The prime minister has resigned, we have had a poll for the European Parliamentary seats and Vince Cable has stood down as the leader of the Liberal Democrats.
And yet, the Brexit quagmire continues. It seems the more things change, the more they stay the same.
As I predicted in recent blogs, all sides of the Brexit debate would use the results of the EU poll to claim victory.
However, through all the noise, the things that our politicians should have learned, but probably haven’t is this:
First, there is clearly nowhere near a majority for a ‘no deal’ departure from the European Union. The hardline parties can, at best, claim 35% of the vote share on a woefully low turnout – a far way short of the 52% they keep quoting at us.
Second, you can’t be a little bit pregnant. The Labour Party, who have prevaricated over the issue of Brexit before, during and after the referendum of 2016, were rightly punished for their political game-playing on the biggest issue that the country has faced since the war. Jeremy Corbyn and his shadow cabinet colleagues managed to piss off enough people from the Leave camp to help boost the Brexit Party vote and a huge number of Remainers, enabling the Liberal Democrats and Greens to score a much more positive result than they would have dreamed of twelve months ago.
If Alastair Campbells ill-advised expulsion from the Labour Party for voting Lib Dem in the EU poll is upheld, there are an army of ‘Comrades’ who will have to be kicked out along with him.
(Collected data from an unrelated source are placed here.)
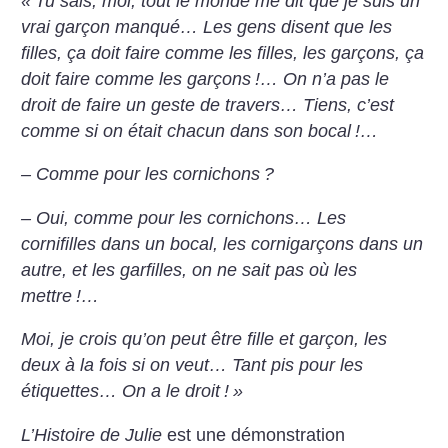
«
Tu sais, moi, tout le
monde me dit que je
suis un
vrai garçon
manqué… Les gens disent que les
filles, ça doit
faire comme les filles,
les garçons, ça
doit faire comme les garçons
!… On n’a pas le
droit de faire un geste
de travers… Tiens, c’est
comme si on était chacun dans son bocal
!…
– Comme pour les
cornichons
?
– Oui, comme pour les cornichons… Les
cornifilles dans un
bocal, les cornigarçons dans un
autre, et les garfilles, on ne sait
pas où les
mettre
!…
Moi, je crois qu’on peut être
fille et garçon, les
deux à la fois
si on veut… Tant pis pour les
étiquettes… On a le droit
!
»
L’Histoire de Julie
est une
démonstration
Instead of fighting the battles of the past and thirsting for revenge over ‘Blairites’, the party’s hierarchy would be better served working out a strategy that can save them from the humiliation they are potentially heading for at the next General Election.
Third, the country is crying out for leadership and conviction. Whatever you think of Nigel Farage, his single mindedness, clarity of messaging and outright control of his new party and its programme has won him admirers, plaudits and ultimately votes from a general public who are fed up with the mealy mouthed approach from his counterparts across the political spectrum.
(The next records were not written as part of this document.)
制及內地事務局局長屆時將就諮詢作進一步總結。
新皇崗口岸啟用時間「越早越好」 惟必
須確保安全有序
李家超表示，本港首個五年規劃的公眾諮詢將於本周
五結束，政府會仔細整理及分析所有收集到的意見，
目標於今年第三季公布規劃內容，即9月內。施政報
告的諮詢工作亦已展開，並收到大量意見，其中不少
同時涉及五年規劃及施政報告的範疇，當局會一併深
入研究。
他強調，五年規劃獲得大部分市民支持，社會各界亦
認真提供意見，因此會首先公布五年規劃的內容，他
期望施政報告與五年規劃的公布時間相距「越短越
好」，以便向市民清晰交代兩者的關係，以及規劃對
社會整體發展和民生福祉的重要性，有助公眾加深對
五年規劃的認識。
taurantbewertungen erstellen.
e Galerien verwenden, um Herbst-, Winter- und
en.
Theresa May tried to placate her swivel eyed colleagues in the ERG and has paid the price with her job. Corbyn, as discussed, has failed to take a clear position on the EU issue and Change UK has crashed and burnt before it took off with a leadership model that bordered on something more akin to a 1960s commune than a serious political party.
It is no coincidence that the two most successful prime ministers in modern times were Margaret Thatcher and Tony Blair. They were genuine leaders who had policies and plans that they stuck to, whatever the external criticism. The country is crying out for a ‘conviction politician’ – can one of the traditional parties find a personality to match Farage?
Finally, as much as we need to recognise the deep- rooted differences and challenges that exist to bring the Remain and Leave voters back together somehow in the future, the most vile, racist of candidates in the Euro elections failed to win a single seat. Let’s hope that is Tommy Robinson’s last foray into democratic politics. He is scum and it was good to see him spectacularly fail.